Dataset records.
———

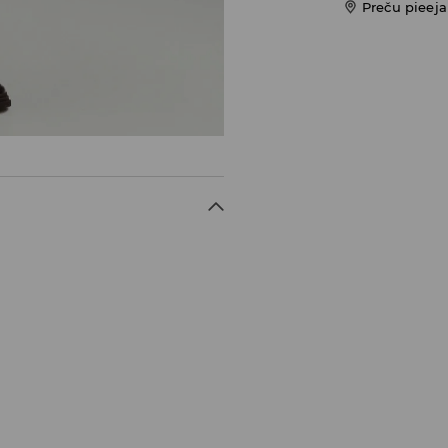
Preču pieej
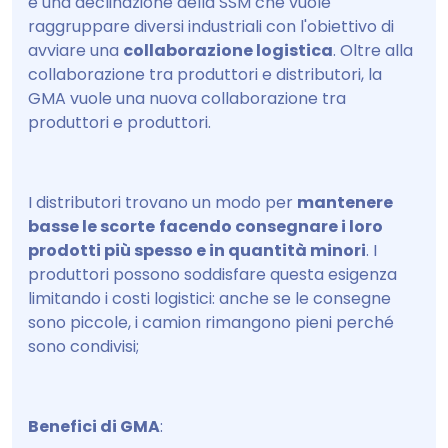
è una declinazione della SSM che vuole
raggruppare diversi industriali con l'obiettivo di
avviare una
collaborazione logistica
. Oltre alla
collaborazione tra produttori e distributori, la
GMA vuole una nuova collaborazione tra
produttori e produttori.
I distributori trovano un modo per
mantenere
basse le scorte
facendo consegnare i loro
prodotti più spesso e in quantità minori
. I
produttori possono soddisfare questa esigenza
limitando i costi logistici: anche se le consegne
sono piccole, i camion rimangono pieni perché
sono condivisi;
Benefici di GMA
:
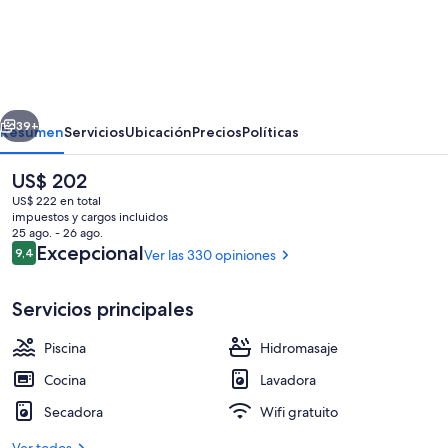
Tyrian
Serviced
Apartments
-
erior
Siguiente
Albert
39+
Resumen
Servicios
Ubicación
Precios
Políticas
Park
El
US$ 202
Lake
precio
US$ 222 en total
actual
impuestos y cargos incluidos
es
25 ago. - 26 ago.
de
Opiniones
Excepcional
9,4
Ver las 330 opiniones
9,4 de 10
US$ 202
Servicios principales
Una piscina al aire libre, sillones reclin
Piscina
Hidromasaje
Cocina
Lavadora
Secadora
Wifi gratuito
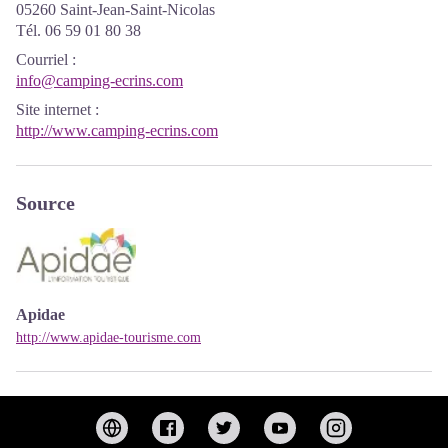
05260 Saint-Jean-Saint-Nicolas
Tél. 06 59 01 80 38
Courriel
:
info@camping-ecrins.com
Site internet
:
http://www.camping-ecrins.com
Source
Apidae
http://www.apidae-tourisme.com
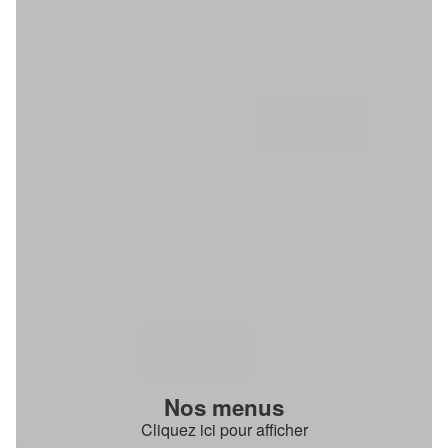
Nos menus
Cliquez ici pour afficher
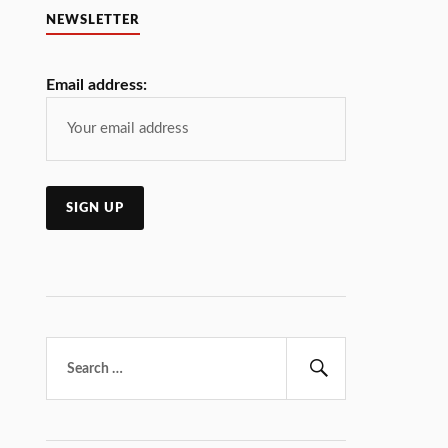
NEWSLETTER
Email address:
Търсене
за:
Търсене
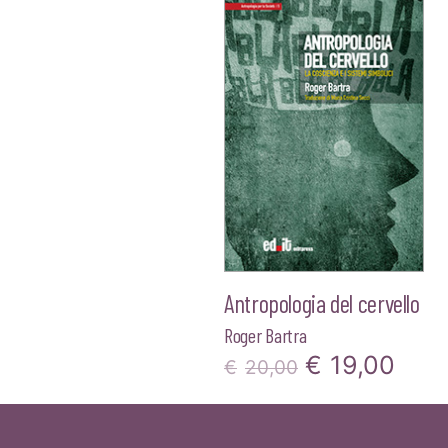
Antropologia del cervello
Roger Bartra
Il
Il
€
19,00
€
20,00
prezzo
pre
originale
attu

———

Exercise requirements. A word-for-word copy of all the data, without pictures, is the expected output.

Exercise solution.
Preču pieej
è una declinazione della SSM che vuole
raggruppare diversi industriali con l'obiettivo di
avviare una
collaborazione logistica
. Oltre alla
collaborazione tra produttori e distributori, la
GMA vuole una nuova collaborazione tra
produttori e produttori.
I distributori trovano un modo per
mantenere
basse le scorte
facendo consegnare i loro
prodotti più spesso e in quantità minori
. I
produttori possono soddisfare questa esigenza
limitando i costi logistici: anche se le consegne
sono piccole, i camion rimangono pieni perché
sono condivisi;
Benefici di GMA
:
Tyrian
Serviced
Apartments
-
erior
Siguiente
Albert
39+
Resumen
Servicios
Ubicación
Precios
Políticas
Park
El
US$ 202
Lake
precio
US$ 222 en total
actual
impuestos y cargos incluidos
es
25 ago. - 26 ago.
de
Opiniones
Excepcional
9,4
Ver las 330 opiniones
9,4 de 10
US$ 202
Servicios principales
Una piscina al aire libre, sillones reclin
Piscina
Hidromasaje
Cocina
Lavadora
Secadora
Wifi gratuito
05260 Saint-Jean-Saint-Nicolas
Tél. 06 59 01 80 38
Courriel
:
info@camping-ecrins.com
Site internet
:
http://www.camping-ecrins.com
Source
Apidae
http://www.apidae-tourisme.com
Nos menus
Cliquez ici pour afficher
NEWSLETTER
Email address:
Търсене
за:
Търсене
Antropologia del cervello
Roger Bartra
Il
Il
€
19,00
€
20,00
prezzo
pre
originale
attu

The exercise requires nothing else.